-- Opening Marker --

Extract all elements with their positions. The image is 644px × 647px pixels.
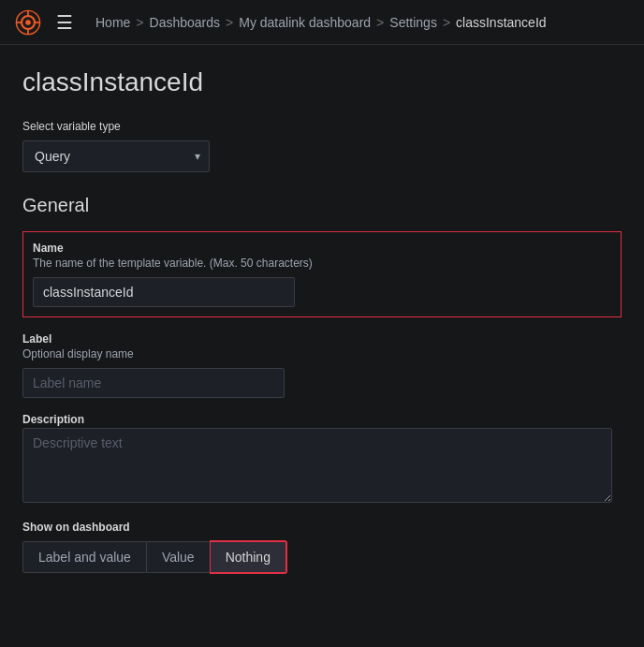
show-on-dashboard-label: Show on dashboard [22, 521, 622, 534]
variable-type-label: Select variable type [22, 120, 622, 133]
variable-type-select[interactable]: QueryCustomText boxConstantData sourceIn… [22, 140, 210, 172]
breadcrumb-home[interactable]: Home [95, 15, 130, 30]
breadcrumb-dashboards[interactable]: Dashboards [150, 15, 221, 30]
general-section-title: General [22, 195, 622, 216]
label-field-group: Label Optional display name [22, 332, 622, 398]
name-field-group: Name The name of the template variable. … [22, 231, 622, 317]
description-field-group: Description [22, 413, 622, 506]
variable-type-group: Select variable type QueryCustomText box… [22, 120, 622, 172]
breadcrumb: Home > Dashboards > My datalink dashboar… [95, 15, 547, 30]
breadcrumb-settings[interactable]: Settings [389, 15, 437, 30]
breadcrumb-sep-2: > [226, 15, 233, 30]
page-title: classInstanceId [22, 67, 622, 97]
show-on-dashboard-toggle: Label and value Value Nothing [22, 541, 622, 573]
breadcrumb-sep-3: > [376, 15, 384, 30]
name-label: Name [33, 242, 611, 255]
main-content: classInstanceId Select variable type Que… [0, 45, 644, 610]
description-label: Description [22, 413, 622, 426]
topbar: ☰ Home > Dashboards > My datalink dashbo… [0, 0, 644, 45]
description-textarea[interactable] [22, 428, 612, 503]
show-label-and-value-btn[interactable]: Label and value [22, 541, 147, 573]
breadcrumb-my-dashboard[interactable]: My datalink dashboard [239, 15, 371, 30]
grafana-logo [15, 9, 41, 36]
label-label: Label [22, 332, 622, 346]
label-input[interactable] [22, 368, 285, 398]
show-value-btn[interactable]: Value [147, 541, 211, 573]
breadcrumb-sep-1: > [136, 15, 143, 30]
label-hint: Optional display name [22, 347, 622, 360]
menu-icon[interactable]: ☰ [56, 11, 73, 34]
variable-type-select-wrapper: QueryCustomText boxConstantData sourceIn… [22, 140, 210, 172]
breadcrumb-sep-4: > [443, 15, 450, 30]
svg-point-2 [25, 20, 31, 25]
show-nothing-btn[interactable]: Nothing [211, 541, 286, 573]
name-input[interactable] [33, 277, 295, 307]
name-hint: The name of the template variable. (Max.… [33, 257, 611, 270]
show-on-dashboard-group: Show on dashboard Label and value Value … [22, 521, 622, 573]
breadcrumb-classinstanceid: classInstanceId [456, 15, 547, 30]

-- Closing Marker --

PROBLEM DESCRIPTION ▸
Whenever a line in the entries holds the word "Optional", copy that line.

RESULT ▸
label-field-group: Label Optional display name [22, 332, 622, 398]
label-hint: Optional display name [22, 347, 622, 360]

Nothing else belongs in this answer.